The sprinkle pool at the Museum of Ice Cream. Photo by Carina Mask

click to enlarge The sprinkle pool at the Museum of Ice Cream. - PHOTO BY CARINA MASK
The sprinkle pool at the Museum of Ice Cream.
Photo by Carina Mask
Update: The Museum of Ice Cream responded to concerns about the environmental impact of the plastic sprinkles in a statement to New Times. Read the statement in its entirety at the bottom of this post.

The highlight of the Museum of Ice Cream — the absurdly popular, made-for-Instagram installation that opened last month in Miami Beach — is the pool filled waist-deep with millions of rainbow-colored plastic sprinkles. It's the stuff of social media dreams. But the sprinkles are turning into a real-life problem for the Beach, where the city has gone as far as fining the organizers for creating an "environmental hazard."

One night last month, local environmentalist Dave Doebler walked to the always-packed attraction at 3400 Collins Ave. and filmed what he saw: tons of tiny pieces of plastic dotting the sidewalk and street — some as far as two blocks away. A little rain, like the one that swept Miami last night, he says, will sweep all of those faux sprinkles into storm drains and out into Biscayne Bay, where fish and other marine life will likely mistake the plastic pieces for food. 

"They might as well just be throwing them straight into the ocean," Doebler says.
The Museum of Ice Cream, the brainchild of 25-year-old Maryellis Bunn, who aspires to be "the next Disney," opened December 13 in Miami Beach and charges $38 for admission to a series of millennial-pink-painted, selfie-ready rooms. Its first temporary installation, in New York City, opened in 2016 and quickly became a phenomenon, selling out all 300,000 tickets within five days of opening.

Others pop-up locations followed — one in Los Angeles, another in San Francisco — and promptly sold out. But while celebrities and influencers flocked to the sites to photograph themselves perched on banana swings and smiling in front of popsicle walls, critics began voicing concern about the havoc wreaked by the plastic sprinkles.

"If it's on the sidewalk, it most likely goes into storm drains and then into the ocean," Eva Holman of the Surfrider Foundation's San Francisco Chapter told San Francisco Gate. She added, "Most plastic has a purpose, like bottle caps and food wrappers. What is the purpose of this tiny piece of plastic other than a selfie moment?"

Shelly Reinstein, a spokesperson for the Museum of Ice Cream, told the newspaper the company works with an environmental specialist and instructs guests to shake off the sprinkles. A quick scroll through Twitter, however, shows the sprinkles often make their way out of the exhibit.
In Miami Beach, the city quickly took action. Within days of being made aware of the runaway-sprinkle issue, the code department issued a courtesy notice and a sanitation violation to the Museum of Ice Cream for creating an environmental hazard, city spokesperson Melissa Berthier says. The violation carries a $1,000 fine.

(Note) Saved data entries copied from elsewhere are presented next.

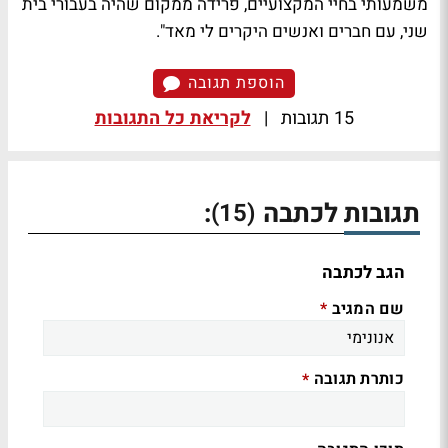
משמעותי בחיי המקצועיים, פרידה ממקום שהיה בעבורי בית
שני, עם חברים ואנשים היקרים לי מאד".
הוספת תגובה
15 תגובות
|
לקריאת כל התגובות
תגובות לכתבה
:
(15)
הגב לכתבה
שם המגיב
*
כותרת תגובה
*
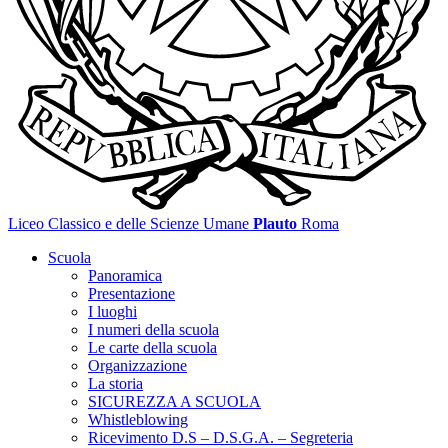
Liceo Classico e delle Scienze Umane
Plauto
Roma
Scuola
Panoramica
Presentazione
I luoghi
I numeri della scuola
Le carte della scuola
Organizzazione
La storia
SICUREZZA A SCUOLA
Whistleblowing
Ricevimento D.S – D.S.G.A. – Segreteria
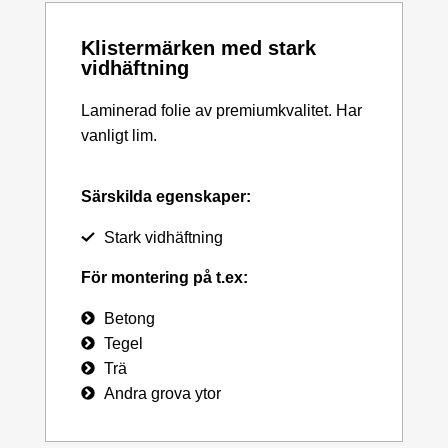
Klistermärken med stark
vidhäftning
Laminerad folie av premiumkvalitet. Har
vanligt lim.
Särskilda egenskaper:
Stark vidhäftning
För montering på t.ex:
Betong
Tegel
Trä
Andra grova ytor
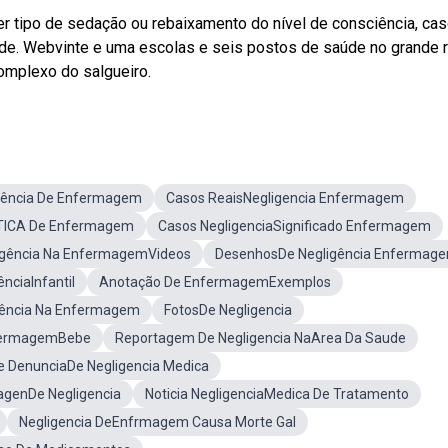
 tipo de sedação ou rebaixamento do nível de consciência, cas
de. Webvinte e uma escolas e seis postos de saúde no grande r
complexo do salgueiro.
gência De Enfermagem
Casos ReaisNegligencia Enfermagem
TICA De Enfermagem
Casos NegligenciaSignificado Enfermagem
igência Na EnfermagemVideos
DesenhosDe Negligência Enfermag
nciaInfantil
Anotação De EnfermagemExemplos
ência Na Enfermagem
FotosDe Negligencia
nfermagemBebe
Reportagem De Negligencia NaArea Da Saude
 DenunciaDe Negligencia Medica
agenDe Negligencia
Noticia NegligenciaMedica De Tratamento
Negligencia DeEnfrmagem Causa Morte Gal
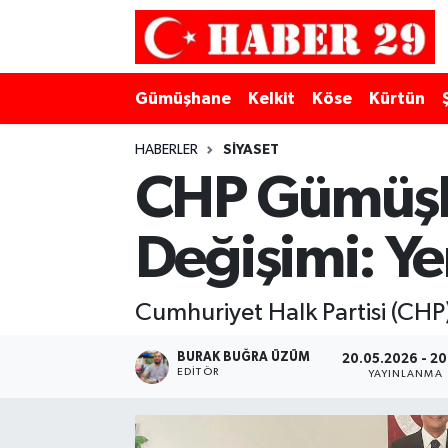
Merkez Hava Durumu
Gümüşhane
Kelkit
Köse
Kürtün
Merkez Trafik Yoğunluk Haritası
HABERLER
SIYASET
Süper Lig Puan Durumu ve Fikstür
CHP Gümüşha
Tüm Manşetler
Değişimi: Ye
Son Dakika Haberleri
Cumhuriyet Halk Partisi (CHP
Haber Arşivi
BURAK BUĞRA ÜZÜM
20.05.2026 - 20
EDITÖR
YAYINLANMA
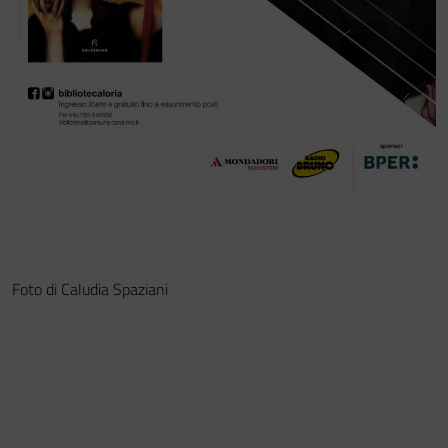
Foto di Caludia Spaziani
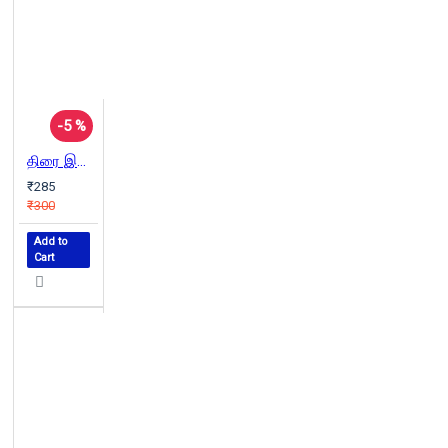
-5 %
திரை இசைப் பாடல்கள் (பாகம் 3)
₹285
₹300
Add to
Cart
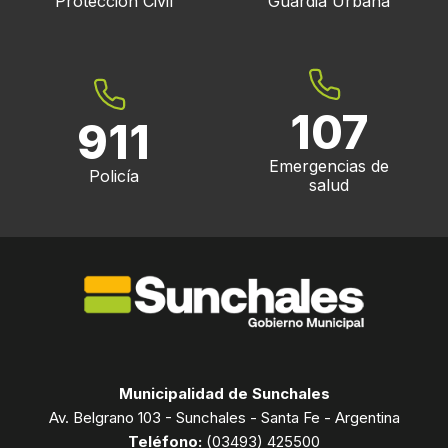
Protección Civil
Guardia Urbana
107
911
Emergencias de
Policía
salud
Municipalidad de Sunchales
Av. Belgrano 103 - Sunchales - Santa Fe - Argentina
Teléfono:
(03493) 425500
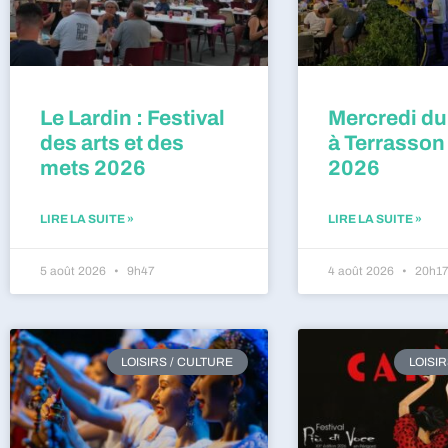
Le Lardin : Festival
Mercredi du
des arts et des
à Terrasson
mets 2026
2026
LIRE LA SUITE »
LIRE LA SUITE »
5 août 2026
9h47
4 août 2026
20h1
LOISIRS / CULTURE
LOISI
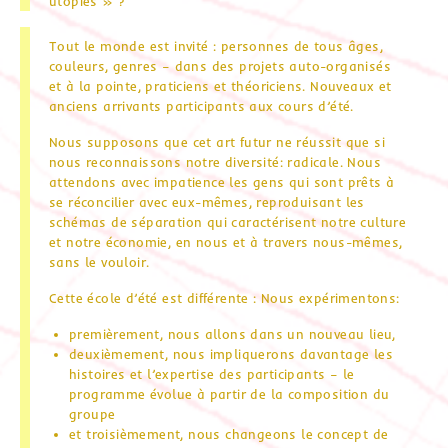
utopies » ?
Tout le monde est invité : personnes de tous âges,
couleurs, genres – dans des projets auto-organisés
et à la pointe, praticiens et théoriciens. Nouveaux et
anciens arrivants participants aux cours d’été.
Nous supposons que cet art futur ne réussit que si
nous reconnaissons notre diversité: radicale. Nous
attendons avec impatience les gens qui sont prêts à
se réconcilier avec eux-mêmes, reproduisant les
schémas de séparation qui caractérisent notre culture
et notre économie, en nous et à travers nous-mêmes,
sans le vouloir.
Cette école d’été est différente : Nous expérimentons:
premièrement, nous allons dans un nouveau lieu,
deuxièmement, nous impliquerons davantage les
histoires et l’expertise des participants – le
programme évolue à partir de la composition du
groupe
et troisièmement, nous changeons le concept de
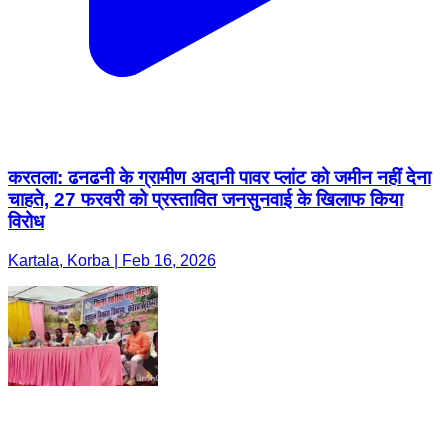
करतला: ढनढनी के ग्रामीण अदानी पावर प्लांट को जमीन नहीं देना
चाहते, 27 फरवरी को प्रस्तावित जनसुनवाई के खिलाफ किया
विरोध
Kartala, Korba | Feb 16, 2026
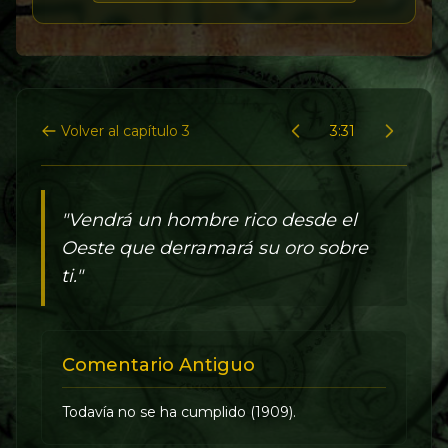
Volver al capítulo 3
3:31
"Vendrá un hombre rico desde el
Oeste que derramará su oro sobre
ti."
Comentario Antiguo
Todavía no se ha cumplido (1909).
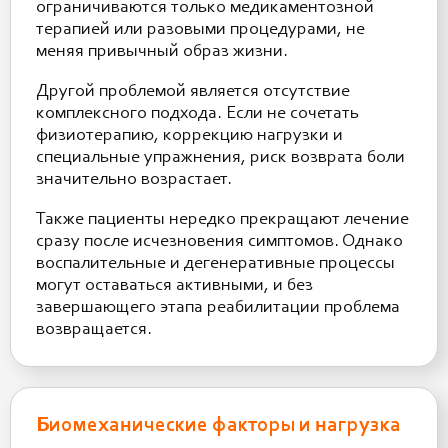
ограничиваются только медикаментозной
терапией или разовыми процедурами, не
меняя привычный образ жизни.
Другой проблемой является отсутствие
комплексного подхода. Если не сочетать
физиотерапию, коррекцию нагрузки и
специальные упражнения, риск возврата боли
значительно возрастает.
Также пациенты нередко прекращают лечение
сразу после исчезновения симптомов. Однако
воспалительные и дегенеративные процессы
могут оставаться активными, и без
завершающего этапа реабилитации проблема
возвращается.
Биомеханические факторы и нагрузка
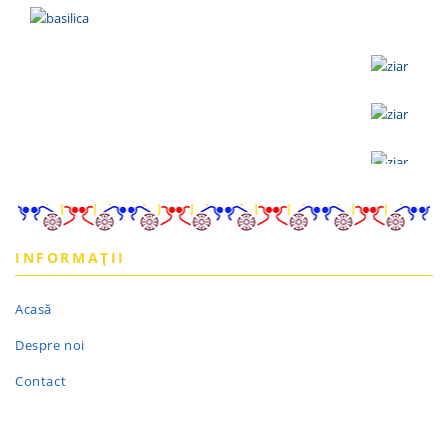
INFORMAȚII
Acasă
Despre noi
Contact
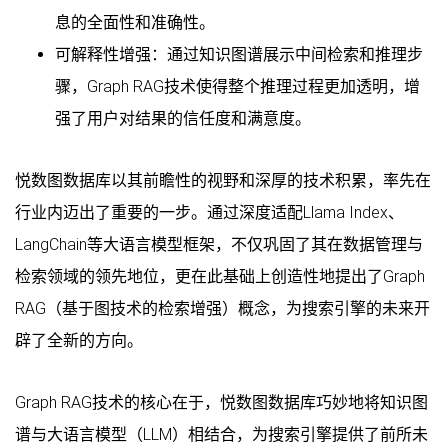
息的全面性和准确性。
可解释性增强：通过知识图谱展示中间检索和推理步
骤，Graph RAG技术使得整个推理过程更加透明，增
强了用户对结果的信任度和满意度。
悦数图数据库以其前瞻性的视野和深厚的技术积累，率先在
行业内迈出了重要的一步。通过深度适配Llama Index、
LangChain等大语言模型框架，不仅巩固了其在数据管理与
检索领域的领先地位，更在此基础上创造性地提出了Graph
RAG（基于图技术的检索增强）概念，为搜索引擎的未来开
辟了全新的方向。
Graph RAG技术的核心在于，悦数图数据库巧妙地将知识图
谱与大语言模型（LLM）相结合，为搜索引擎提供了前所未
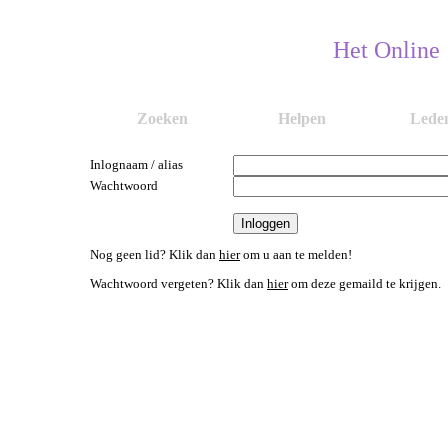
Het Online
Zoeken
Helpen
Lede
Inlognaam / alias
Wachtwoord
Nog geen lid? Klik dan
hier
om u aan te melden!
Wachtwoord vergeten? Klik dan
hier
om deze gemaild te krijgen.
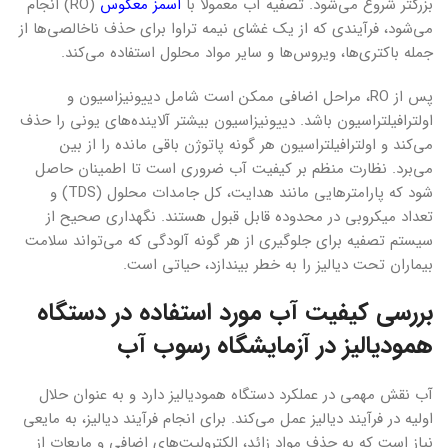
بزرگتر شروع می‌شود. تصفیه آب معمولاً با
اسمز معکوس
(RO) انجام
می‌شود، فرآیندی که از یک غشای نیمه تراوا برای حذف ناخالصی‌ها از
جمله باکتری‌ها، ویروس‌ها و سایر مواد محلول استفاده می‌کند.
پس از RO، مراحل اضافی ممکن است شامل دییونیزاسیون و
اولترافیلتراسیون باشد. دییونیزاسیون بیشتر آلاینده‌های یونی را حذف
می‌کند و اولترافیلتراسیون هر گونه پاتوژن باقی مانده را از بین
می‌برد. نظارت منظم بر کیفیت آب ضروری است تا اطمینان حاصل
شود که پارامترهایی مانند هدایت، کل جامدات محلول (TDS) و
تعداد میکروبی در محدوده قابل قبول هستند. نگهداری صحیح از
سیستم تصفیه برای جلوگیری از هر گونه آلودگی که می‌تواند سلامت
بیماران تحت دیالیز را به خطر بیندازد، حیاتی است.
بررسی کیفیت آب مورد استفاده در دستگاه
همودیالیز در آزمایشگاه رسوب آب
آب نقش مهمی در عملکرد دستگاه همودیالیز دارد و به عنوان حلال
اولیه در فرآیند دیالیز عمل می‌کند. برای انجام فرآیند دیالیز، به مایعی
نیاز است که به حذف مواد زائد، الکترولیت‌های اضافی و مایعات از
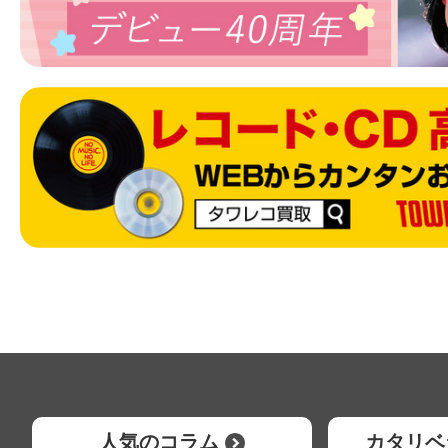
人気のコラム
カタリベ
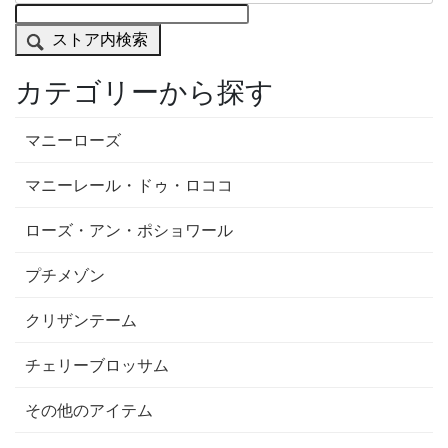
ストア内検索
カテゴリーから探す
マニーローズ
マニーレール・ドゥ・ロココ
ローズ・アン・ポショワール
プチメゾン
クリザンテーム
チェリーブロッサム
その他のアイテム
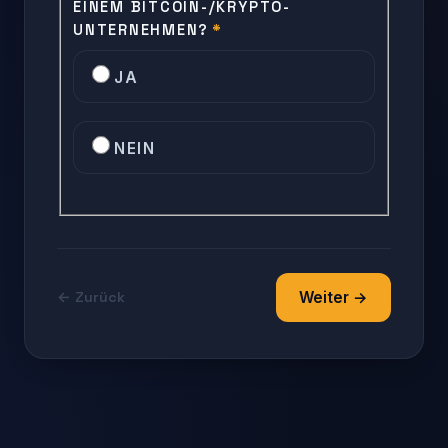
EINEM BITCOIN-/KRYPTO-
UNTERNEHMEN?
*
JA
NEIN
Weiter →
← Zurück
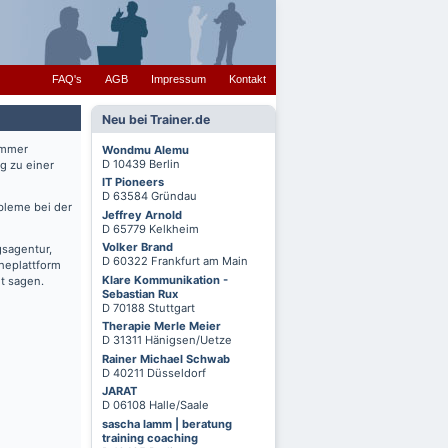
FAQ's
AGB
Impressum
Kontakt
Neu bei Trainer.de
immer
Wondmu Alemu
D 10439 Berlin
g zu einer
IT Pioneers
D 63584 Gründau
bleme bei der
Jeffrey Arnold
D 65779 Kelkheim
Volker Brand
gsagentur,
D 60322 Frankfurt am Main
cheplattform
Klare Kommunikation -
t sagen.
Sebastian Rux
D 70188 Stuttgart
Therapie Merle Meier
D 31311 Hänigsen/Uetze
Rainer Michael Schwab
D 40211 Düsseldorf
JARAT
D 06108 Halle/Saale
sascha lamm | beratung
training coaching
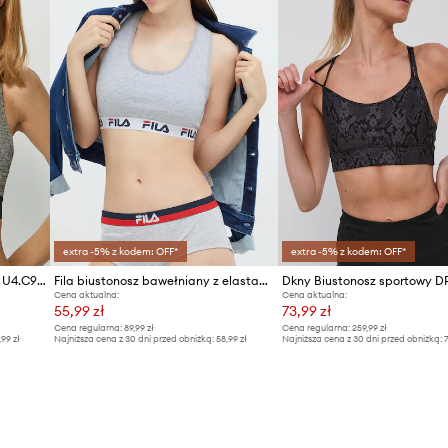
extra -5% z kodem: OFF*
extra -5% z kodem: OFF*
Reebok - Biustonosz sportowy U4.C9515
Fila biustonosz bawełniany z elastanem
Dkny Biustonosz sportowy D
Cena aktualna:
Cena aktualna:
55,99 zł
73,99 zł
Cena regularna:
89,99 zł
Cena regularna:
259,99 zł
,99 zł
Najniższa cena z 30 dni przed obniżką:
58,99 zł
Najniższa cena z 30 dni przed obniżką:
7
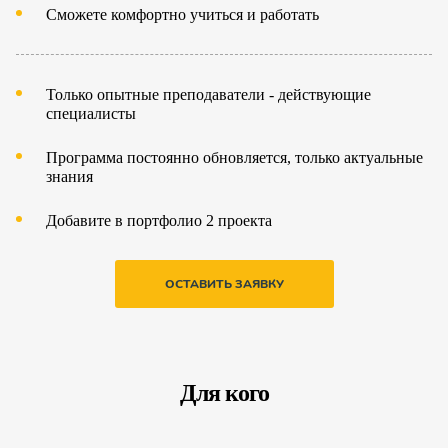
Сможете комфортно учиться и работать
Только опытные преподаватели - действующие
специалисты
Программа постоянно обновляется, только актуальные
знания
Добавите в портфолио 2 проекта
ОСТАВИТЬ ЗАЯВКУ
Для кого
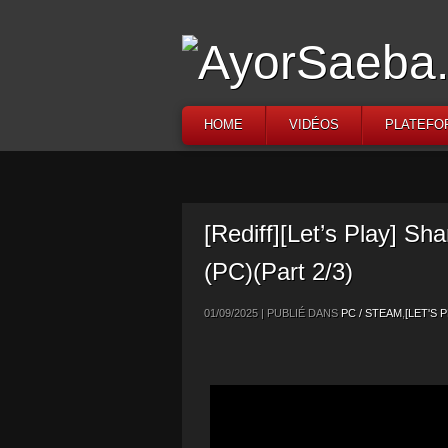
HOME
VIDÉOS
PLATEFO
[Rediff][Let’s Play] S
(PC)(Part 2/3)
01/09/2025 | PUBLIÉ DANS
PC / STEAM
,
[LET'S P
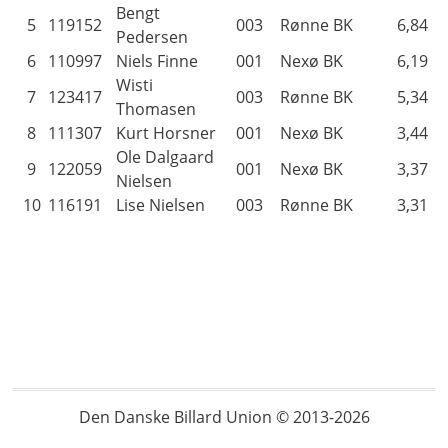
Bengt
5
119152
003
Rønne BK
6,84
Pedersen
6
110997
Niels Finne
001
Nexø BK
6,19
Wisti
7
123417
003
Rønne BK
5,34
Thomasen
8
111307
Kurt Horsner
001
Nexø BK
3,44
Ole Dalgaard
9
122059
001
Nexø BK
3,37
Nielsen
10
116191
Lise Nielsen
003
Rønne BK
3,31
Den Danske Billard Union © 2013-2026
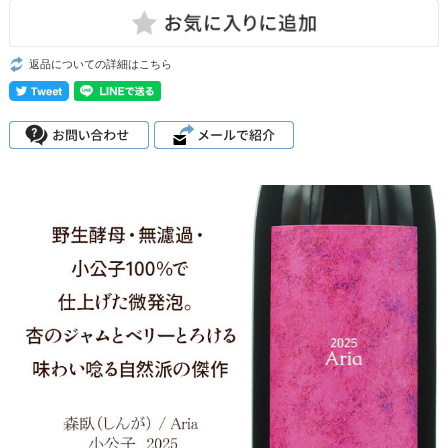
返品についての詳細はこちら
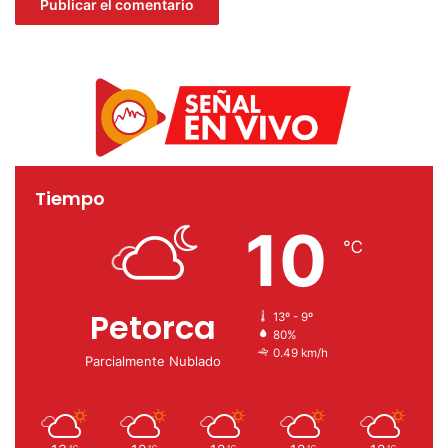
gustavo fricke
Habilita unidad donantes sangre
Tiempo
10
℃
Petorca
13º - 9º
80%
0.49 km/h
Parcialmente Nublado
℃
℃
℃
℃
℃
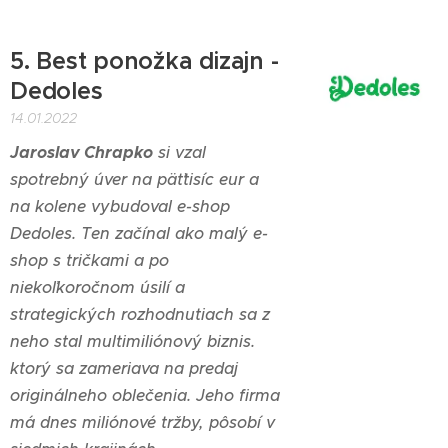
5. Best ponožka dizajn -
Dedoles
14.01.2022
Jaroslav Chrapko
si vzal
spotrebný úver na päťtisíc eur a
na kolene vybudoval e-shop
Dedoles. Ten začínal ako malý e-
shop s tričkami a po
niekoľkoročnom úsilí a
strategických rozhodnutiach sa z
neho stal multimiliónový biznis.
ktorý sa zameriava na predaj
originálneho oblečenia. Jeho firma
má dnes miliónové tržby, pôsobí v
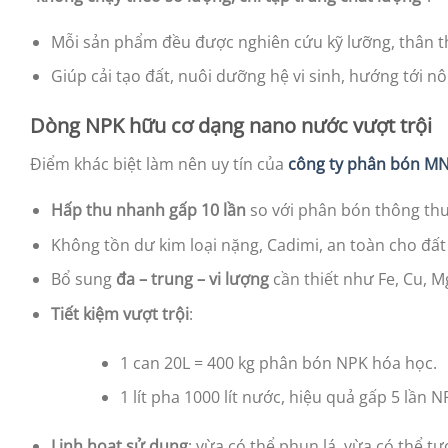
Mỗi sản phẩm đều được nghiên cứu kỹ lưỡng, thân t
Giúp cải tạo đất, nuôi dưỡng hệ vi sinh, hướng tới n
Dòng NPK hữu cơ dạng nano nước vượt trội
Điểm khác biệt làm nên uy tín của
công ty phân bón M
Hấp thu nhanh gấp 10 lần
so với phân bón thông th
Không tồn dư kim loại nặng, Cadimi, an toàn cho đất
Bổ sung
đa – trung – vi lượng
cần thiết như Fe, Cu, M
Tiết kiệm vượt trội
:
1 can 20L = 400 kg phân bón NPK hóa học.
1 lít pha 1000 lít nước, hiệu quả gấp 5 lần 
Linh hoạt sử dụng
: vừa có thể phun lá, vừa có thể tư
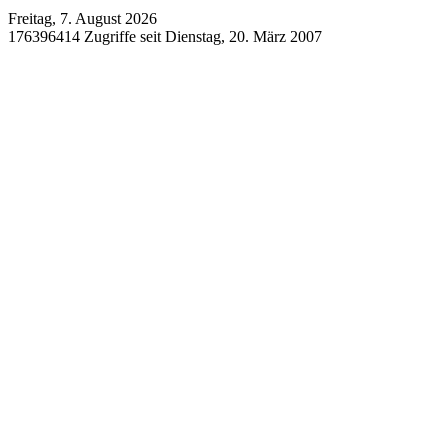
Freitag, 7. August 2026
176396414 Zugriffe seit Dienstag, 20. März 2007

"We have been regularly inspecting the location and have been advised by the company that they are putting measures into place to mitigate the conditions, including but not limited to the hiring of a cleaning crew, instituting checkpoints to remove sprinkles indoors, vacuums to remove sprinkles that escape, and relocating the pool to the beginning instead of the end of the museum," Berthier says in an email.
click to enlarge Sprinkles collect in a storm drain in Miami Beach. - PHOTO BY DAVE DOEBLER
Sprinkles collect in a storm drain in Miami Beach.
Photo by Dave Doebler
The Museum of Ice Cream didn't immediately respond to New Times' request for comment. During a sneak peek before the site opened, Bunn's cofounder, Manish Vora, said the sprinkle pool reflected the multicultural mix of the city — or something. "The sprinkle pool is the base that will carry through the colors of Miami," he said.

Doebler says he thinks the sprinkles will continue to be a problem unless the company switches to a biodegradable material instead of plastic. He calls the tiny pieces the "Museum of Sprinkles — the Museum of Ice Cream's outdoor exhibit."

Update: On January 3, Museum of Ice Cream spokeswoman Devan Pucci sent New Times the following statement:

At Museum of Ice Cream, we take our role very seriously as a social platform and public-facing entity. We aim to inspire and position ourselves as a brand who greatly understands our social responsibility. While we acknowledge there is always more we can do to improve our sprinkle residue around the city, it is important to note that we have taken immense precautions to make sure we are a company that values sustainability and one that is proud to be environmentally conscious. Not only have we hired multiple cleaners that are working 24/7 to constantly sweep around the building as well as paying extra attention to the waterway entrance, we have already begun the process of creating a biodegradable sprinkle for our Sprinkle Pool that will be implemented in the near future. It is important to note that we have been consulting with top environmental specialists to learn more about how we can greater impact the Miami environmental efforts, and have compost & recycling bins in every room. Additionally, Museum of Ice Cream is planning to install blowers that hit visitors on three different door entrances when they leave from the sprinkle pool. The drainage has already been layered with felt by Public Works and our sprinkles are being collected in an area that is easily vacuum-able by our sprinkle cleaners. Museum of Ice Cream is greatly invested in making sure we are putting our best foot forward with our sustainable efforts and we continually remind every guest to do a double shake upon leaving to ensure everyone has shaken off any sprinkles INSIDE of our walls. Our goal is to continue our sustainable efforts and amplify them to be even more efficient. We appreciate the feedback we have received from visitors and the local Miami community and can assure our audience that we don't take their suggestions lightly. At Museum of Ice Cream, we are dedicated to continuous improvement with our environmental efforts and are proud to support sustainability in all of our locations.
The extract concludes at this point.